The cotyledons are white and bitter when they are fresh, but they turn reddish with almost no taste when they are dried. By experimenting through the decades, the orchestrators have learned the best psychological tactics through trial and error.Using Junk Science To Promote FearBoth the WHO and CDC claim that by employing their monitoring standards on outbreaks from different parts of the world, they are able to obtain sufficient information to make tentative conclusions about how the epidemics may evolve in the coming months.
A patent is a government-enforced monopoly that is exclusively granted to persons or organizations. The end point results of conventional PCR are not very precise and end point detection has a very short dynamic range with little chance of detecting the differences between dead or live microorganisms.

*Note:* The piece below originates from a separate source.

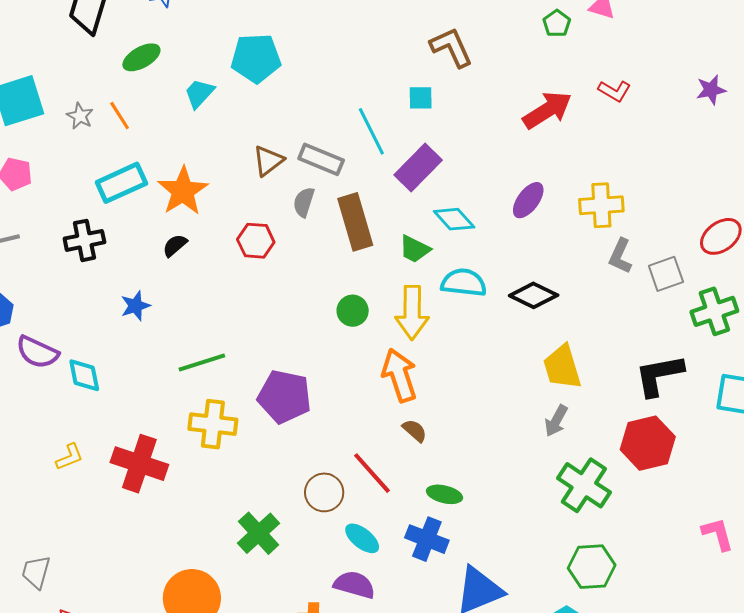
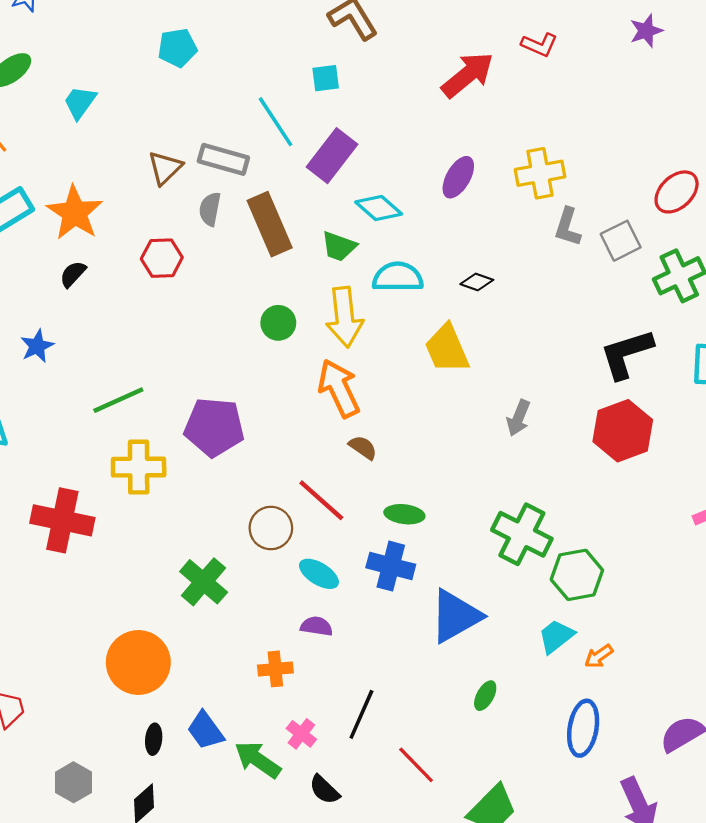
cyan pentagon: (256, 58) -> (177, 48), moved, size x0.7
black diamond: (534, 295) -> (477, 282), size x0.6
yellow trapezoid: (562, 367) -> (447, 349), moved
green cross: (584, 485) -> (522, 534), moved
purple semicircle: (354, 585) -> (316, 626), size x0.7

The theobromine in kola nut (and in chocolate as well) can be fatal to these pets because they metabolize it much more slowly than humans.Side effectsKola nut may cause insomnia, anxiety, nervousness, gastrointestinal problems, and tremors. Government claims exclusive ownership over its "invention" of EbolaThe "SUMMARY OF THE INVENTION" section of the patent document also clearly claims that the U.S. Finding trace amounts of Ebola through this method usually means little yet this is how they identify and report to the media that a person is infected.They will only refer to "confirmed cases" and do not distinguish between confirmed and non-confirmed case. The invention also provides a vaccine formulation comprising a therapeutically or prophylactically effective amount of the inventive hEbola virus described above, and a pharmaceutically acceptable carrier.No medical reason to bring Ebola to the United StatesThis patent may help explain why Ebola victims are being transported to the United States and put under the medical authority of the CDC.
Bob Arnot, an infectious disease specialist who spent time on the ground in developing nations saving lives, recently told Judge Jeanine, "There is no medical reason to bring them here, especially when you see how well Dr.
Shares of Tekmira surged over 11% last Friday as pressure was placed on the FDA to fast-track Ebola vaccine trials the company has set up.